中国では不動産や製造業だけでなく、かつて華やかさを象徴した芸能界にも不況の波が押し寄せている。
「芸能界の大半が失業」という話題が中国のSNSでトレンド入りするほど、業界の苦境は深刻だ。
背景には、映画業界の長引く低迷がある。巨額の制作費をかけた映画でも赤字が相次ぎ、新作への投資は縮小。さらに、AIが制作する短編ドラマが無料で手軽に楽しめるコンテンツとして人気を集め、従来の映画やドラマの仕事を奪いつつある。

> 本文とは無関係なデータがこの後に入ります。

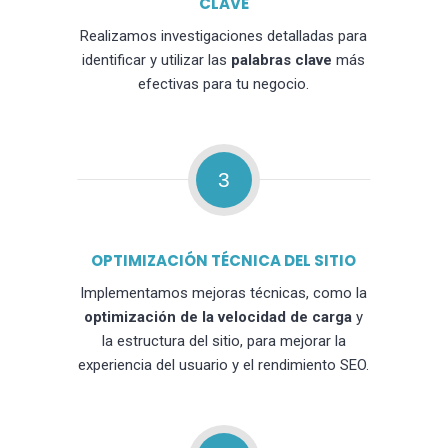
CLAVE
Realizamos investigaciones detalladas para
identificar y utilizar las
palabras clave
más
efectivas para tu negocio.
3
OPTIMIZACIÓN TÉCNICA DEL SITIO
Implementamos mejoras técnicas, como la
optimización de la velocidad de carga
y
la estructura del sitio, para mejorar la
experiencia del usuario y el rendimiento SEO.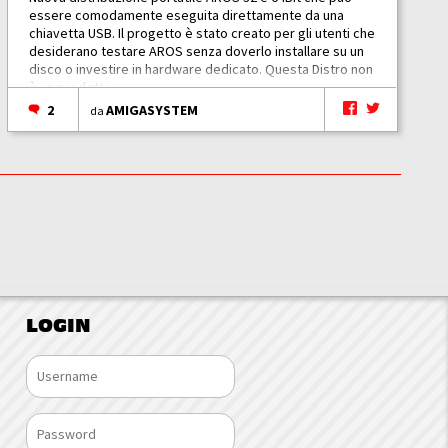
essere comodamente eseguita direttamente da una
chiavetta USB. Il progetto è stato creato per gli utenti che
desiderano testare AROS senza doverlo installare su un
disco o investire in hardware dedicato. Questa Distro non
è un prodotto...
2
AMIGASYSTEM
da
LOGIN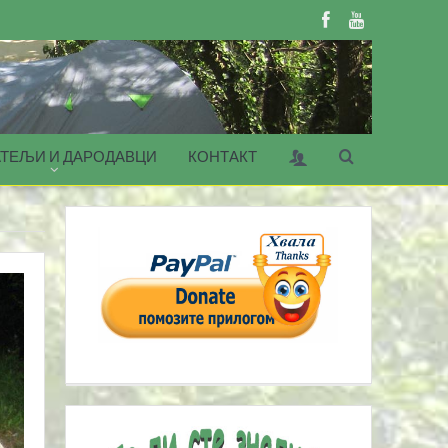
ТЕЉИ И ДАРОДАВЦИ
КОНТАКТ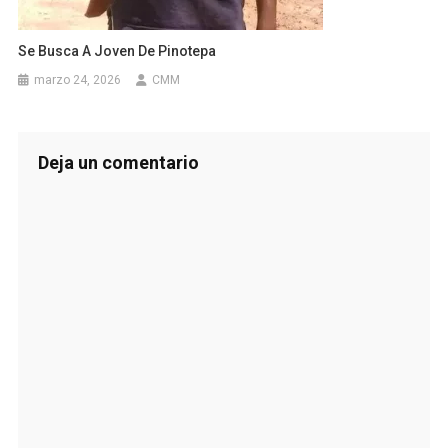
Se Busca A Joven De Pinotepa
marzo 24, 2026
CMM
Deja un comentario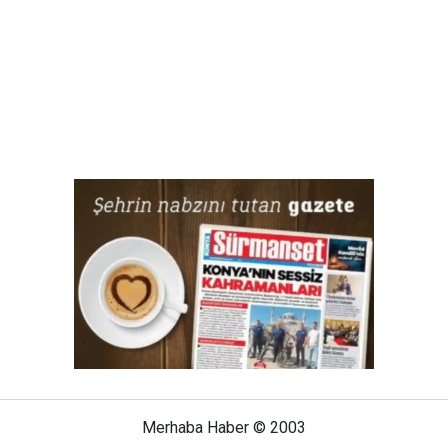
Merhaba Haber © 2003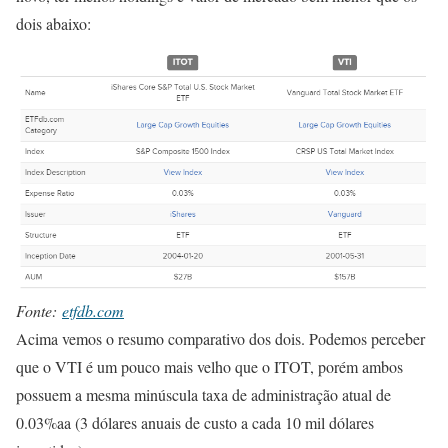
dois abaixo:
Fonte:
etfdb.com
Acima vemos o resumo comparativo dos dois. Podemos perceber
que o VTI é um pouco mais velho que o ITOT, porém ambos
possuem a mesma minúscula taxa de administração atual de
0.03%aa (3 dólares anuais de custo a cada 10 mil dólares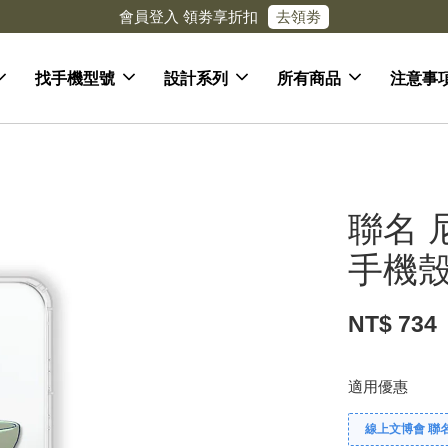
去領劵
會員登入 領劵享折扣
找手機型號
設計系列
所有商品
注意事
聯名 
手機殼
NT$ 734
適用優惠
線上文博會 聯名款兩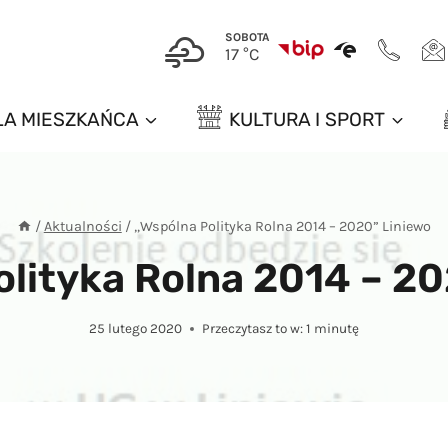
SOBOTA
17 °C
LA MIESZKAŃCA
KULTURA I SPORT
/
Aktualności
/
„Wspólna Polityka Rolna 2014 – 2020” Liniewo
lityka Rolna 2014 – 20
25 lutego 2020
Przeczytasz to w:
1
minutę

著名監督・馮小剛の新作映画も興行不振に苦しみ、俳優たちは授賞式やライブ配信で「仕事をください」と呼びかける異例の事態となった。
しかし、中国のネット上では芸能人への同情はほとんど見られなかった。
「芸能人は失業しても一般人より恵まれている」「本当に苦しいのは普通の人だ」「身の回りは失業者ばかりだ」こうした声が相次ぎ、一般市民の雇用不安の深刻さを訴える投稿が目立った。
実は、中国の芸能界は2019年頃から「寒冬」と呼ばれる不況が続いている。当時は税務調査の強化や高額な追徴課税、俳優の出演料引き下げ、政府が時代劇を減らして政治色の強いドラマを優先したことなどで、多くの作品が放送できなくなった。
7年前から続く映画不況に、AIの台頭が追い打ちをかけ、中国の芸能界を取り巻く環境は一段と厳しさを増している。